I absolutely do not have to admire that.
I absolutely do not have to admire that.
Coincidentally, Lonely Master was 2/3 of my high school nickname.
The thing is, you can regain your swagger playing Chinese basketball, but you lose all your confidence again an hour later.
Show us how it’s done, NZ.
To everyone who uses the old argument about viewership and ad revenue, I watch the exact same amount of men’s soccer and women’s soccer. So there.
to be honest, Bartolo looks pretty good in a Padres uni
I don’t even know where to start from cause I’m still in surprise, what! a powerful spiritual man is herbal doctor Idumebolo.
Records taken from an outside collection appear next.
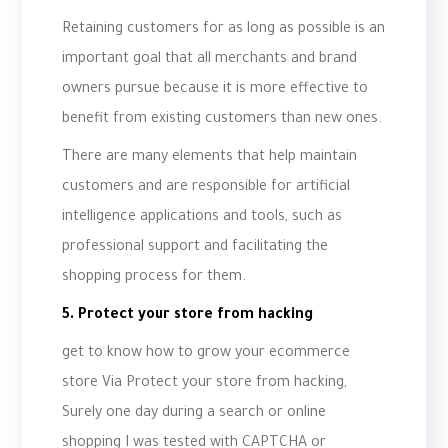
Retaining customers for as long as possible is an
important goal that all merchants and brand
owners pursue because it is more effective to
benefit from existing customers than new ones.
There are many elements that help maintain
customers and are responsible for artificial
intelligence applications and tools, such as
professional support and facilitating the
shopping process for them.
5. Protect your store from hacking
get to know how to grow your ecommerce
store Via Protect your store from hacking,
Surely one day during a search or online
shopping I was tested with CAPTCHA or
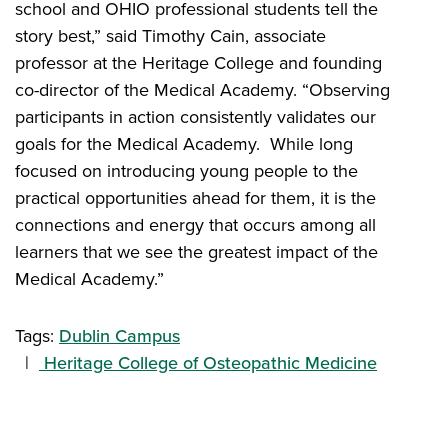
school and OHIO professional students tell the
story best,” said Timothy Cain, associate
professor at the Heritage College and founding
co-director of the Medical Academy. “Observing
participants in action consistently validates our
goals for the Medical Academy. While long
focused on introducing young people to the
practical opportunities ahead for them, it is the
connections and energy that occurs among all
learners that we see the greatest impact of the
Medical Academy.”
Tags:
Dublin Campus
Heritage College of Osteopathic Medicine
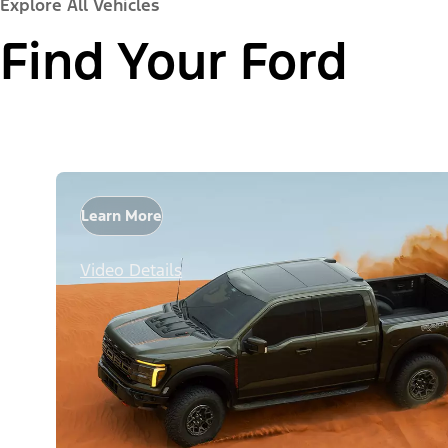
Explore All Vehicles
Find Your Ford
Learn More
Video Details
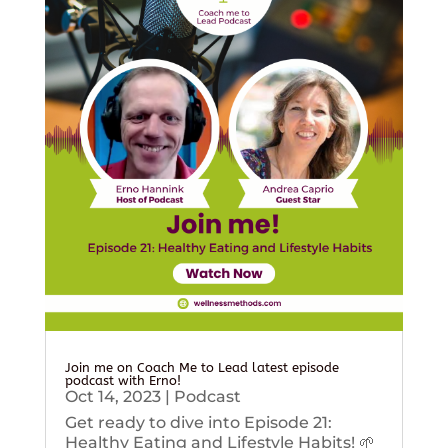
Join me on Coach Me to Lead latest episode
podcast with Erno!
Oct 14, 2023
|
Podcast
Get ready to dive into Episode 21:
Healthy Eating and Lifestyle Habits! 🌱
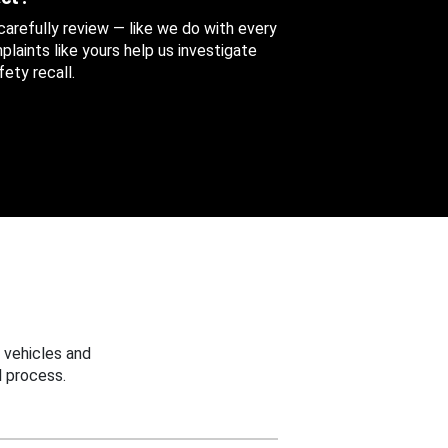
 carefully review — like we do with every
aints like yours help us investigate
ety recall.
 vehicles and
 process.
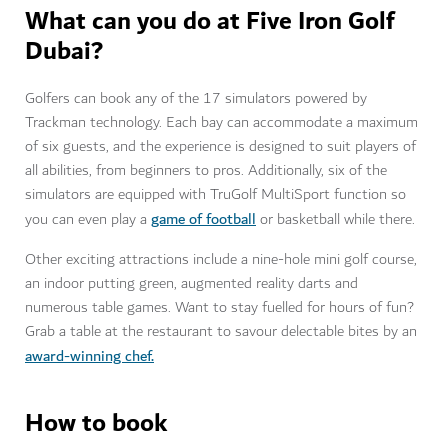
What can you do at Five Iron Golf
Dubai?
Golfers can book any of the 17 simulators powered by
Trackman technology. Each bay can accommodate a maximum
of six guests, and the experience is designed to suit players of
all abilities, from beginners to pros. Additionally, six of the
simulators are equipped with TruGolf MultiSport function so
game of football
you can even play a
or basketball while there.
Other exciting attractions include a nine-hole mini golf course,
an indoor putting green, augmented reality darts and
numerous table games. Want to stay fuelled for hours of fun?
Grab a table at the restaurant to savour delectable bites by an
award-winning chef.
How to book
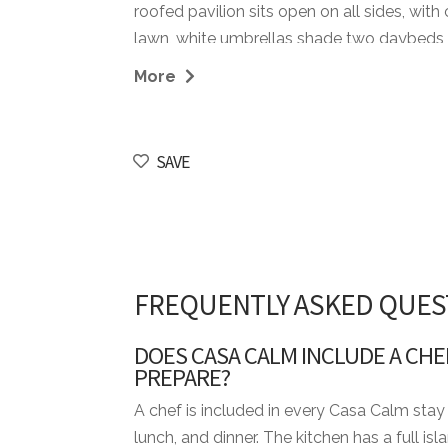
roofed pavilion sits open on all sides, wit
lawn, white umbrellas shade two daybeds
one moves until the sun starts to drop. A pr
More
breakfast and is empty again by ten. By eve
garden doors stacked open.
SAVE
From the villa it's a short cart ride to Tee
Dog ranked the Caribbean's top course by 
eastern end of the resort, the kind of deto
villa to book when a group of twelve wants 
within reach.
FREQUENTLY ASKED QUES
STAFF INCLUDED
DOES CASA CALM INCLUDE A CHE
• Housekeeper
PREPARE?
• Chef
A chef is included in every Casa Calm stay 
• Waiter
lunch, and dinner. The kitchen has a full i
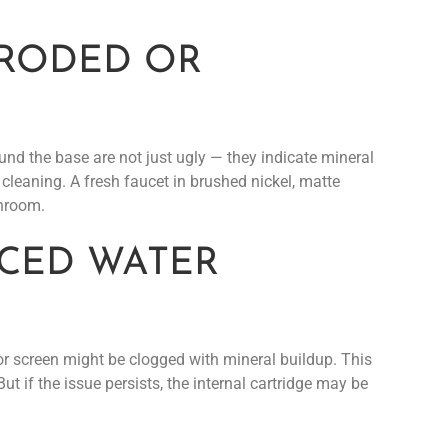
ORRODED OR
ound the base are not just ugly — they indicate mineral
cleaning. A fresh faucet in brushed nickel, matte
throom.
UCED WATER
or screen might be clogged with mineral buildup. This
ut if the issue persists, the internal cartridge may be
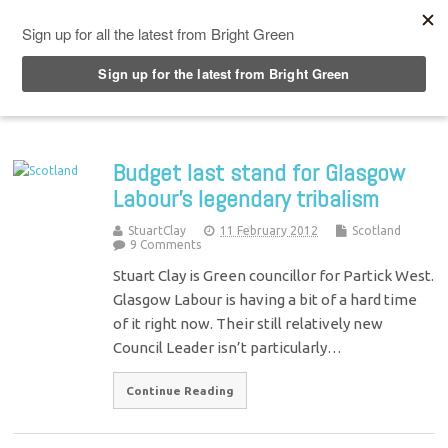
Top Menu
Budget last stand for Glasgow
Labour's legendary tribalism
StuartClay
11 February 2012
Scotland
9 Comments
Stuart Clay is Green councillor for Partick West.
Glasgow Labour is having a bit of a hard time
of it right now. Their still relatively new
Council Leader isn’t particularly…
Continue Reading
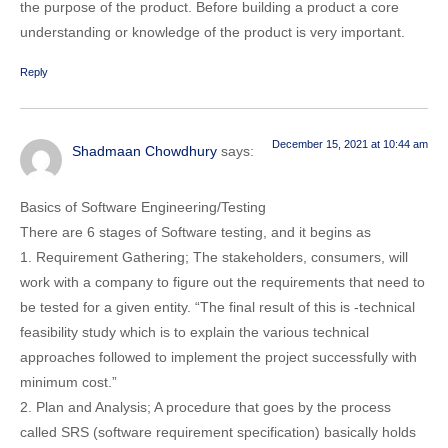
the purpose of the product. Before building a product a core
understanding or knowledge of the product is very important.
Reply
December 15, 2021 at 10:44 am
Shadmaan Chowdhury
says:
Basics of Software Engineering/Testing
There are 6 stages of Software testing, and it begins as
1. Requirement Gathering; The stakeholders, consumers, will
work with a company to figure out the requirements that need to
be tested for a given entity. “The final result of this is -technical
feasibility study which is to explain the various technical
approaches followed to implement the project successfully with
minimum cost.”
2. Plan and Analysis; A procedure that goes by the process
called SRS (software requirement specification) basically holds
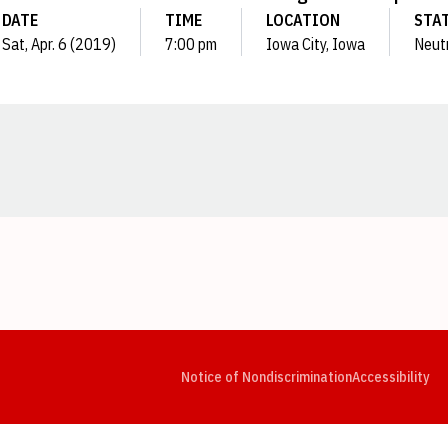
DATE
TIME
LOCATION
STA
Sat, Apr. 6 (2019)
7:00 pm
Iowa City, Iowa
Neut
Opens in a new window
Opens in a new window
Opens in a new window
Opens in a new window
Opens in a new window
Op
Notice of Nondiscrimination
Accessibility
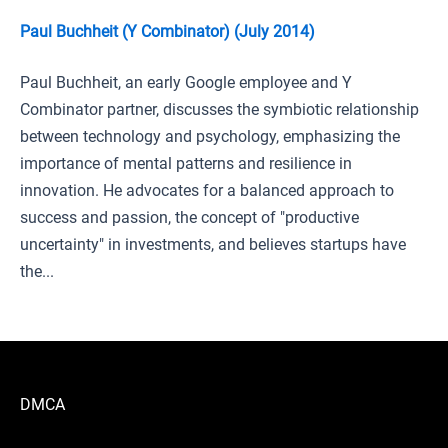
Paul Buchheit (Y Combinator) (July 2014)
Paul Buchheit, an early Google employee and Y
Combinator partner, discusses the symbiotic relationship
between technology and psychology, emphasizing the
importance of mental patterns and resilience in
innovation. He advocates for a balanced approach to
success and passion, the concept of "productive
uncertainty" in investments, and believes startups have
the...
DMCA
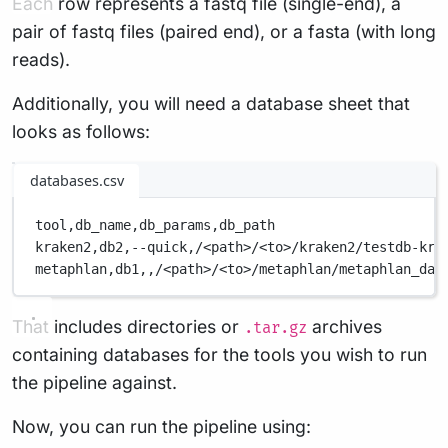
Each row represents a fastq file (single-end), a
pair of fastq files (paired end), or a fasta (with long
reads).
Additionally, you will need a database sheet that
looks as follows:
databases.csv
tool,
db_name,
db_params,
db_path
kraken2,
db2,
--quick,
/<path>/<to>/kraken2/testdb-kra
metaphlan,
db1,
,
/<path>/<to>/metaphlan/metaphlan_dat
That includes directories or
archives
.tar.gz
containing databases for the tools you wish to run
the pipeline against.
Now, you can run the pipeline using:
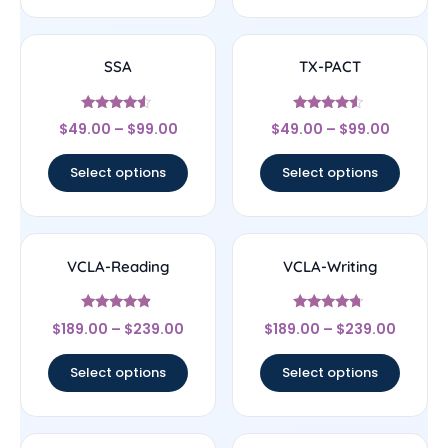
SSA
TX-PACT
Rated
Rated
$
49.00
–
$
99.00
$
49.00
–
$
99.00
4.33
4.33
out of 5
out of 5
Select options
Select options
VCLA-Reading
VCLA-Writing
Rated
Rated
$
189.00
–
$
239.00
$
189.00
–
$
239.00
4.67
4.5
out of 5
out of 5
Select options
Select options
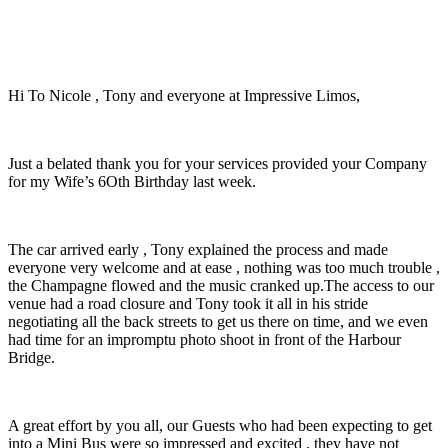
Hi To Nicole , Tony and everyone at Impressive Limos,
Just a belated thank you for your services provided your Company
for my Wife’s 6Oth Birthday last week.
The car arrived early , Tony explained the process and made
everyone very welcome and at ease , nothing was too much trouble ,
the Champagne flowed and the music cranked up.The access to our
venue had a road closure and Tony took it all in his stride
negotiating all the back streets to get us there on time, and we even
had time for an impromptu photo shoot in front of the Harbour
Bridge.
A great effort by you all, our Guests who had been expecting to get
into a Mini Bus were so impressed and excited , they have not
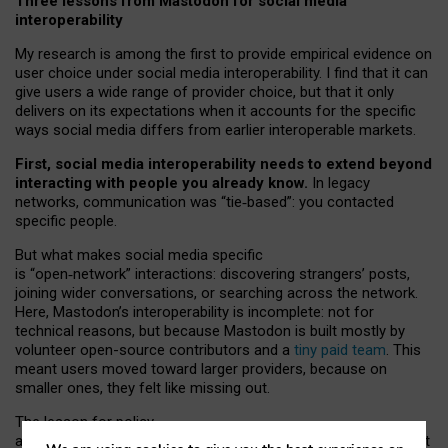
Three lessons from Mastodon for social media
interoperability
My research is among the first to provide empirical evidence on
user choice under social media interoperability. I find that it can
give users a wide range of provider choice, but that it only
delivers on its expectations when it accounts for the specific
ways social media differs from earlier interoperable markets.
First, social media interoperability needs to extend beyond
interacting with people you already know.
In legacy
networks, communication was “tie
‑
based”: you contacted
specific people.
But what makes social media specific
is “open
‑
network” interactions: discovering strangers’ posts,
joining wider conversations, or searching across the network.
Here, Mastodon’s interoperability is incomplete: not for
technical reasons, but because Mastodon is built mostly by
volunteer open-source contributors and a
tiny paid team
. This
meant users moved toward larger providers, because on
smaller ones, they felt like missing out.
The lesson for policy
and developers is that interoperable social media must support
I have been in a relationship with my boyfriend (Nicole) for 7 years but all of a sudden inside last year October 15th a day I won’t ever forget, my boyfriend broke up with me on this faithful…
Donkey Doug.
Rob Manfred: [looks at 14,000-person crowd at Chase Field to see the 14-30 Diamondbacks play next June] Baseball is in decline because of the shift.
Eventually, the header image will have all its background faded away, leaving nothing but a screaming, reddened face floating against the void, cruel and uncaring, a swollen gaseous giant bursting under its own enormous mass, and on that day, the Raiders will still have Gruden employed because hahaha holy shit did…
You’d think the emcee/guy in a tuxedo on stage wouldn’t require an event bracelet like he’s going to the aquarium.
Looking forward to Jezebel at the Deadspin awards again this year
May Bendall and Jezspin both last forevs.
Well, I’m gonna go there.
Did you google, “What would Mark Davis’s haircut look like on a big red ass?” to find that picture?
‘Oceans are small’ was the only way Melania could help convince Donald that his dinghy was really a yacht.
Thibs will get his revenge tonight by playing Butler for just 46 minutes.
Deadspin: Come for the unique sports insights, stay for the weirdos who notice shit like this
Jaylen Brown’s face is uncannily symetrical.